We fit the evolution to a $1/x^\lambda$ behaviour and extract the
value of $\lambda$. We also study the behaviour of $R=F_2/2xF_1 -1$.
We present comparisons of both $F_L$ and $R$ with the corresponding 
MRS fits in this region of $x$ and $Q^2$. 
\end{abstract}
\vspace*{\fill}
\end{titlepage}


The recent spurt of activity in the physics of low $x$ QCD has been
guided by the electron-proton scattering measurements at HERA which
have studied the proton structure function $F_2^{p}(x,Q^2)$ in the very 
low $x$ region, $x\leq 10^{-3}$. The steep rise of $F_2$ at these small 
values of $x$ have given rise to a flurry of theoretical activity in an
attempt to understand the nature of this rise through 'standard' QCD.

There have essentially been two approaches to the study of the HERA
data. In order to study the effects of summing $\alpha_s\ln {1\over
x}$ unaccompanied by $\ln Q^2$, the preferred approach has been to
study the BFKL equation which generates a singular $x^{-\lambda}$
behaviour for the unintegrated gluon distribution $f(x,k_T^2)$, with
$\lambda={\bar \alpha_s} 4\ln 2$ (for fixed, not running $\alpha_s$).
For running $\alpha_s$, $\lambda\simeq 0.5.$ \cite{bfkl}. From this an
asymptotic form for $F_i(i=2,L)$ can be inferred.

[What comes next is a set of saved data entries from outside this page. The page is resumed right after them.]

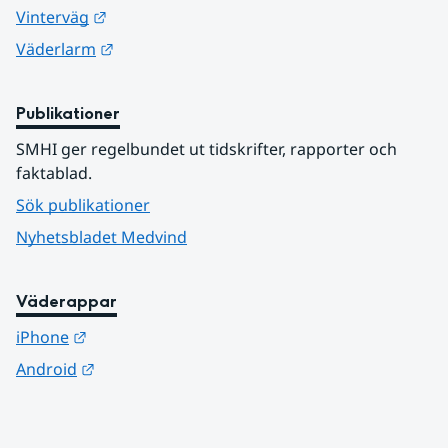
Länk till annan webbplats.
Vinterväg
Länk till annan webbplats.
Väderlarm
Publikationer
SMHI ger regelbundet ut tidskrifter, rapporter och 
faktablad.
Sök publikationer
Nyhetsbladet Medvind
Väderappar
Länk till annan webbplats.
iPhone
Länk till annan webbplats.
Android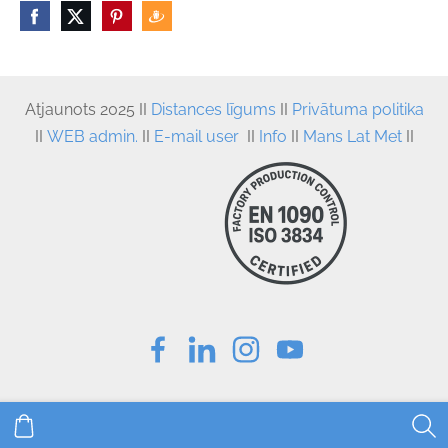
Atjaunots
 2025 II 
Distances līgums
 II
Privātuma politika
II
WEB admin.
II
E-mail user
II
Info
II
Mans Lat Met
II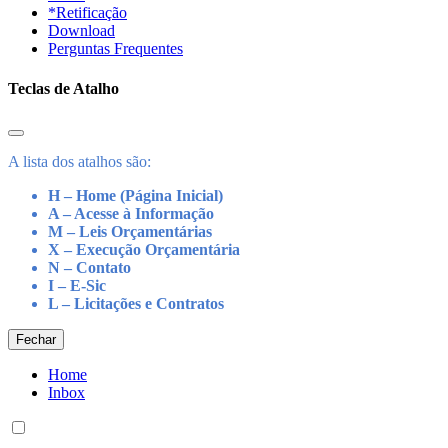
*Retificação
Download
Perguntas Frequentes
Teclas de Atalho
A lista dos atalhos são:
H – Home (Página Inicial)
A – Acesse à Informação
M – Leis Orçamentárias
X – Execução Orçamentária
N – Contato
I – E-Sic
L – Licitações e Contratos
Fechar
Home
Inbox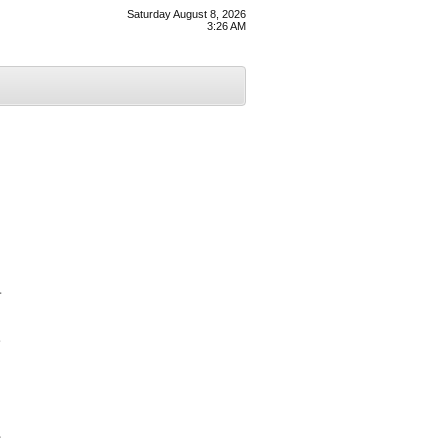
Saturday August 8, 2026
3:26 AM
ਗ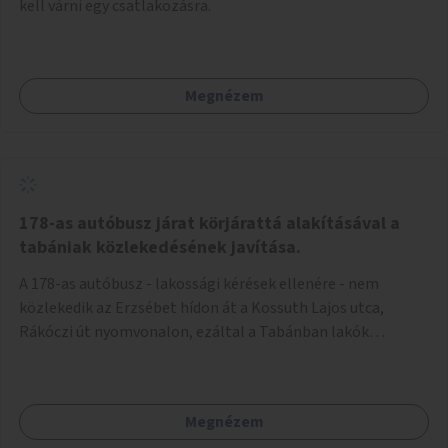
kell várni egy csatlakozásra.
Megnézem
178-as autóbusz járat körjárattá alakításával a
tabániak közlekedésének javítása.
A 178-as autóbusz - lakossági kérések ellenére - nem
közlekedik az Erzsébet hídon át a Kossuth Lajos utca,
Rákóczi út nyomvonalon, ezáltal a Tabánban lakók
belvárosba jutásának minősége jelentősen romlott a
változtatás óta! Nem tudnak továbbá a Tabániak közvetlen
járattal feljutni a Naphegyre, ahol iskola és óvoda is van a
Megnézem
körzetben élők számára. Megoldás lenne, ha a 178-as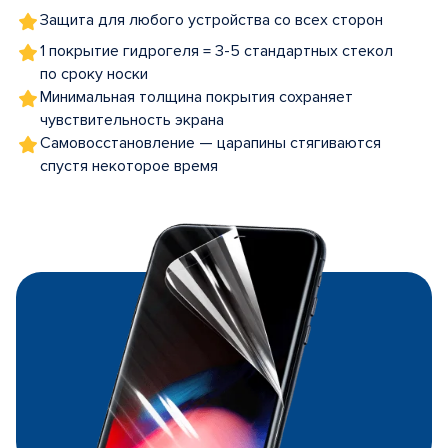
Защита для любого устройства со всех сторон
1 покрытие гидрогеля = 3-5 стандартных стекол
по сроку носки
Минимальная толщина покрытия сохраняет
чувствительность экрана
Самовосстановление — царапины стягиваются
спустя некоторое время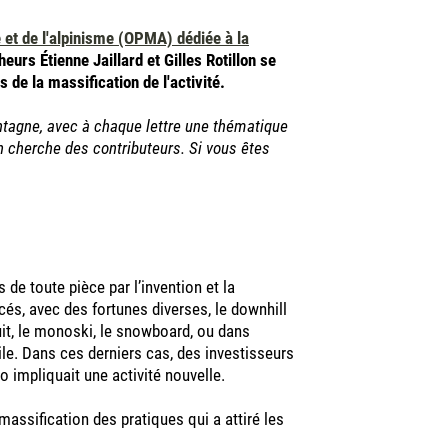
e et de l'alpinisme (OPMA) dédiée à la
heurs Étienne Jaillard et Gilles Rotillon se
 de la massification de l'activité.
ntagne, avec à chaque lettre une thématique
on cherche des contributeurs. Si vous êtes
 de toute pièce par l’invention et la
és, avec des fortunes diverses, le downhill
uit, le monoski, le snowboard, ou dans
oile. Dans ces derniers cas, des investisseurs
to impliquait une activité nouvelle.
 massification des pratiques qui a attiré les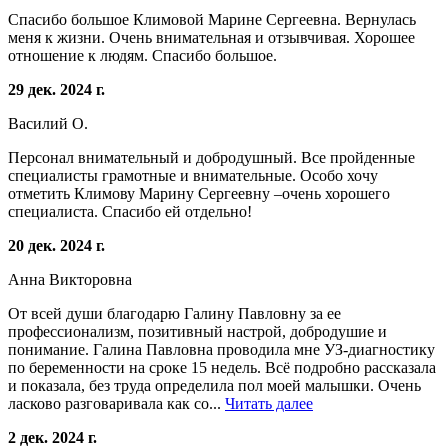
Спасибо большое Климовой Марине Сергеевна. Вернулась
меня к жизни. Очень внимательная и отзывчивая. Хорошее
отношение к людям. Спасибо большое.
29 дек. 2024 г.
Василий О.
Персонал внимательный и добродушный. Все пройденные
специалисты грамотные и внимательные. Особо хочу
отметить Климову Марину Сергеевну –очень хорошего
специалиста. Спасибо ей отдельно!
20 дек. 2024 г.
Анна Викторовна
От всей души благодарю Галину Павловну за ее
профессионализм, позитивный настрой, добродушие и
понимание. Галина Павловна проводила мне УЗ-диагностику
по беременности на сроке 15 недель. Всё подробно рассказала
и показала, без труда определила пол моей малышки. Очень
ласково разговаривала как со...
Читать далее
2 дек. 2024 г.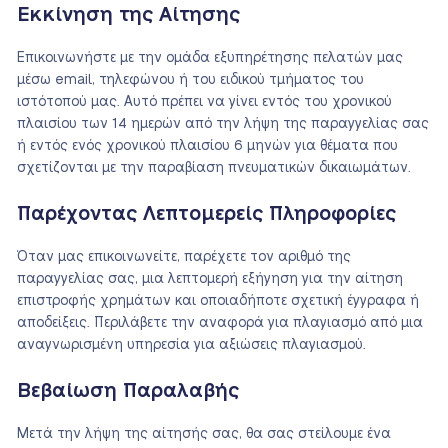
Εκκίνηση της Αίτησης
Επικοινωνήστε με την ομάδα εξυπηρέτησης πελατών μας
μέσω email, τηλεφώνου ή του ειδικού τμήματος του
ιστότοπού μας. Αυτό πρέπει να γίνει εντός του χρονικού
πλαισίου των 14 ημερών από την λήψη της παραγγελίας σας
ή εντός ενός χρονικού πλαισίου 6 μηνών για θέματα που
σχετίζονται με την παραβίαση πνευματικών δικαιωμάτων.
Παρέχοντας Λεπτομερείς Πληροφορίες
Όταν μας επικοινωνείτε, παρέχετε τον αριθμό της
παραγγελίας σας, μια λεπτομερή εξήγηση για την αίτηση
επιστροφής χρημάτων και οποιαδήποτε σχετική έγγραφα ή
αποδείξεις. Περιλάβετε την αναφορά για πλαγιασμό από μια
αναγνωρισμένη υπηρεσία για αξιώσεις πλαγιασμού.
Βεβαίωση Παραλαβής
Μετά την λήψη της αίτησής σας, θα σας στείλουμε ένα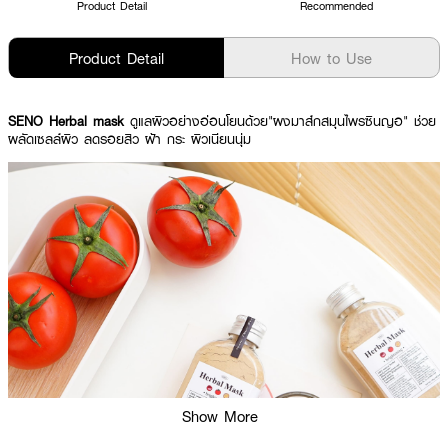
Product Detail
Recommended
Product Detail
How to Use
SENO Herbal mask
ดูแลผิวอย่างอ่อนโยนด้วย"ผงมาส์กสมุนไพรซินญอ" ช่วย
ผลัดเซลล์ผิว ลดรอยสิว ฝ้า กระ ผิวเนียนนุ่ม
Show More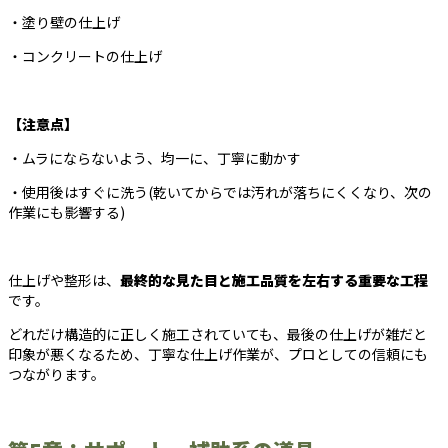
・塗り壁の仕上げ
・コンクリートの仕上げ
【注意点】
・ムラにならないよう、均一に、丁寧に動かす
・使用後はすぐに洗う(乾いてからでは汚れが落ちにくくなり、次の
作業にも影響する)
仕上げや整形は、
最終的な見た目と施工品質を左右する重要な工程
です。
どれだけ構造的に正しく施工されていても、最後の仕上げが雑だと
印象が悪くなるため、丁寧な仕上げ作業が、プロとしての信頼にも
つながります。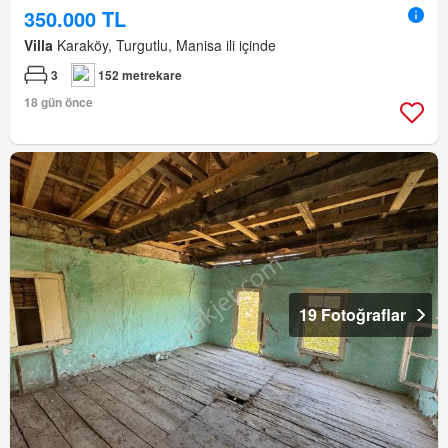
350.000 TL
Villa
Karaköy, Turgutlu, Manisa ili içinde
3
152 metrekare
18 gün önce
19 Fotoğraflar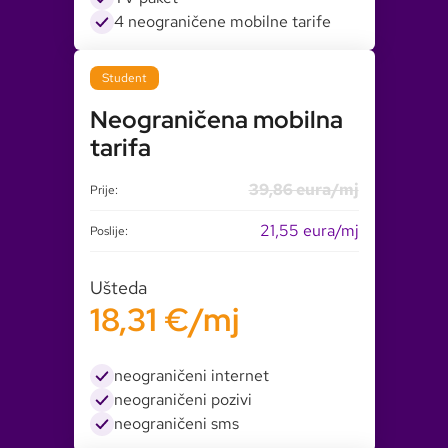
4 neograničene mobilne tarife
Student
Neograničena mobilna
tarifa
39,86 eura/mj
Prije:
21,55 eura/mj
Poslije:
Ušteda
18,31 €/mj
neograničeni internet
neograničeni pozivi
neograničeni sms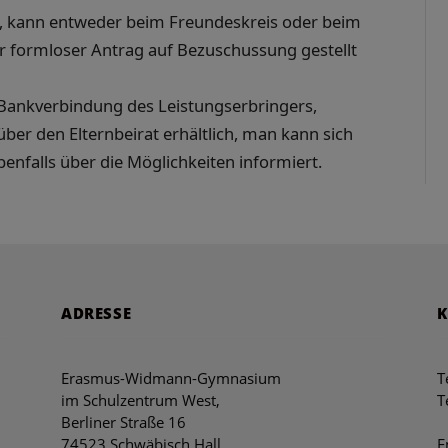
en, kann entweder beim Freundeskreis oder beim
her formloser Antrag auf Bezuschussung gestellt
ankverbindung des Leistungserbringers,
ber den Elternbeirat erhältlich, man kann sich
benfalls über die Möglichkeiten informiert.
ADRESSE
Erasmus-Widmann-Gymnasium
T
im Schulzentrum West,
T
Berliner Straße 16
74523 Schwäbisch Hall
E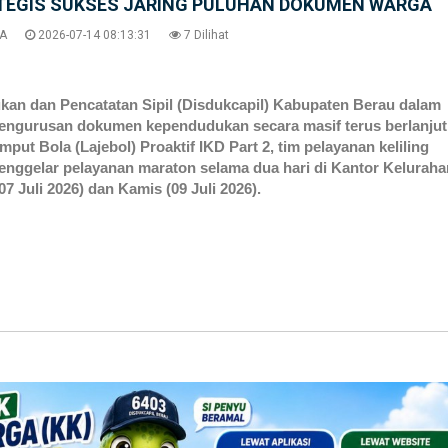
TEGIS SUKSES JARING PULUHAN DOKUMEN WARGA
A
2026-07-14 08:13:31
7 Dilihat
n dan Pencatatan Sipil (Disdukcapil) Kabupaten Berau dalam
ngurusan dokumen kependudukan secara masif terus berlanjut
ut Bola (Lajebol) Proaktif IKD Part 2, tim pelayanan keliling
enggelar pelayanan maraton selama dua hari di Kantor Keluraha
 Juli 2026) dan Kamis (09 Juli 2026).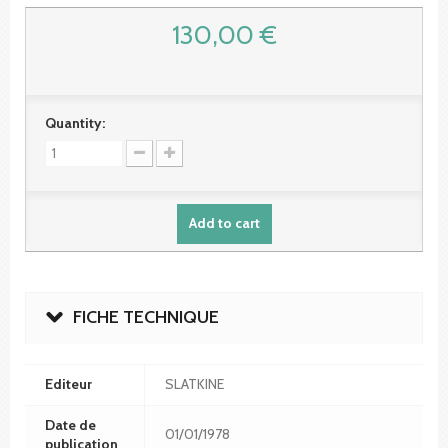
130,00 €
Quantity:
Add to cart
FICHE TECHNIQUE
Editeur
SLATKINE
Date de
01/01/1978
publication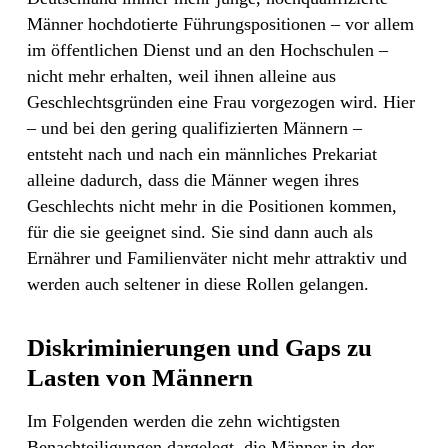
Männer hochdotierte Führungspositionen – vor allem
im öffentlichen Dienst und an den Hochschulen –
nicht mehr erhalten, weil ihnen alleine aus
Geschlechtsgründen eine Frau vorgezogen wird. Hier
– und bei den gering qualifizierten Männern –
entsteht nach und nach ein männliches Prekariat
alleine dadurch, dass die Männer wegen ihres
Geschlechts nicht mehr in die Positionen kommen,
für die sie geeignet sind. Sie sind dann auch als
Ernährer und Familienväter nicht mehr attraktiv und
werden auch seltener in diese Rollen gelangen.
Diskriminierungen und Gaps zu
Lasten von Männern
Im Folgenden werden die zehn wichtigsten
Benachteiligungen dargelegt, die Männer in der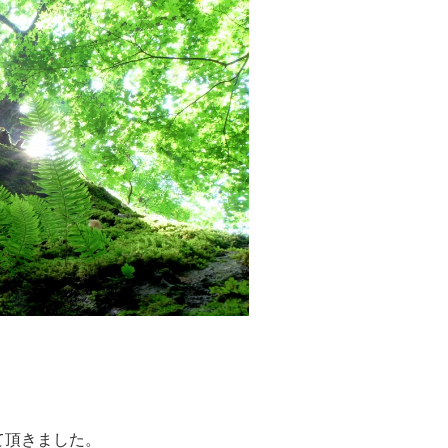
て頂きました。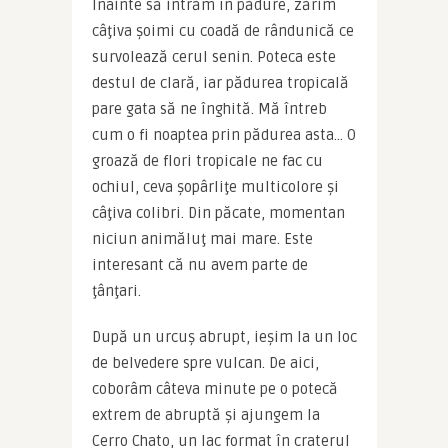
Înainte să intrăm în pădure, zărim 
câţiva şoimi cu coadă de rândunică ce 
survolează cerul senin. Poteca este 
destul de clară, iar pădurea tropicală 
pare gata să ne înghită. Mă întreb 
cum o fi noaptea prin pădurea asta… O 
groază de flori tropicale ne fac cu 
ochiul, ceva şopârliţe multicolore şi 
câţiva colibri. Din păcate, momentan 
niciun animăluţ mai mare. Este 
interesant că nu avem parte de 
ţânţari.
După un urcuş abrupt, ieşim la un loc 
de belvedere spre vulcan. De aici, 
coborâm câteva minute pe o potecă 
extrem de abruptă şi ajungem la 
Cerro Chato, un lac format în craterul 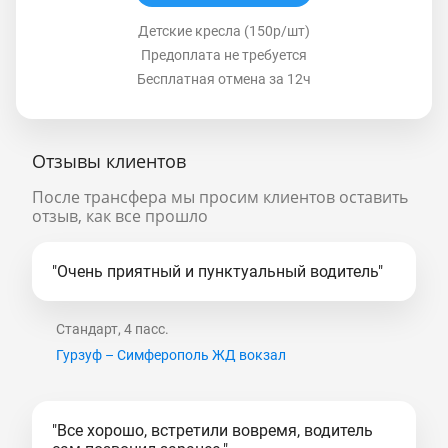
Детские кресла (150р/шт)
Предоплата не требуется
Бесплатная отмена за 12ч
Отзывы клиентов
После трансфера мы просим клиентов оставить
отзыв, как все прошло
"Очень приятный и пунктуальный водитель"
Стандарт, 4 пасс.
Гурзуф – Симферополь ЖД вокзал
"Все хорошо, встретили вовремя, водитель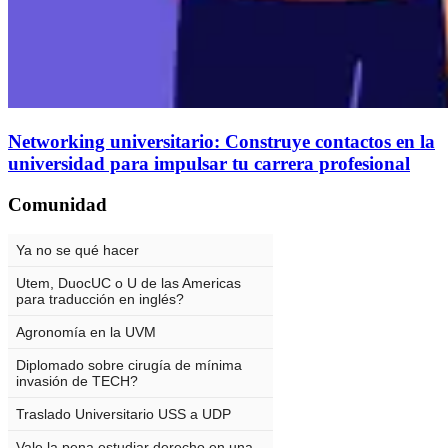
Networking universitario: Construye contactos en la
universidad para impulsar tu carrera profesional
Comunidad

The other distinct approach is to attempt to describe the data through
a 'standard' Altarelli-Parisi (or DGLAP) evolution equation to the
next-to-leading order approximation. Here again, the data imply a
steep gluon distribution with the gluon density rising sharply as $x$
decreases, even for comparatively low values of $Q^2$. Ball and Forte
\cite{bf}, in a series of papers, have used this approach to exhibit
the scaling properties at low $x$, generated by QCD effects and have
shown that the HERA measurement of $F_2(x,Q^2)$ is well explained by
this approach.

We describe their result very briefly. They show that at sufficiently
small $x$ and large $t=\ln\frac{Q^2}{\Lambda^2}$, the structure
function $F_2$ exhibits double scaling in the variables
\begin{equation}
\sigma\equiv\sqrt{\ln\frac{x}{x_0}\ln\frac{t}{t_0}}\ \ ;
\rho\equiv \sqrt{\frac{\ln x_0/x}{\ln t/t_0}}
\end{equation}
where the starting scale for $Q_{0}^{2}$ in  
$t_0\equiv \ln \frac{Q_0^2}{\Lambda}$ can be
just a little more than $Q_0^2=1 GeV^2$, and $\Lambda= \Lambda_{QCD}$. 
Double asymptotic scaling
results from the use of the operater product expansion and the
renormalisation group at leading (and next-to-leading) order, and
predicts the rise of $F_2$ on the basis of purely perturbative QCD
evolution.

The asymptotic behaviour in this approach (to leading order) has the
form
\begin{eqnarray}
F_2^p(\sigma,\rho)&\sim& Nf(\frac{\gamma}{\rho})\frac{\gamma}{\rho}
\frac{1}{\sqrt{\gamma\rho}}exp[2\gamma\rho-\delta(\frac{\sigma}{\rho})]
\nonumber \\
&&\times [1+O({1\over\sigma})]
\end{eqnarray}
where 
$$
\gamma\equiv 2\sqrt{\frac{N_c}{\beta_0}} \ \; \beta_0=11-{2\over
3}n_f
$$
and
$$
\delta\equiv (1+\frac{2n_f}{11N_c^2})(1-\frac{2n_f}{11N_c})
$$
with $f$ an unknown distribution that depends on the starting value
of the distribution.

In this paper, we concentrate on the Ball and Forte \cite{bf}
approach to QCD evolution to study the other independent proton structure
function -- the longitudinal structure function for the 
proton, $F_L^{p}(x,Q^2)$. $F_L$
has not yet been measured at HERA and it will of course be very
interesting to see how the data compares with theory.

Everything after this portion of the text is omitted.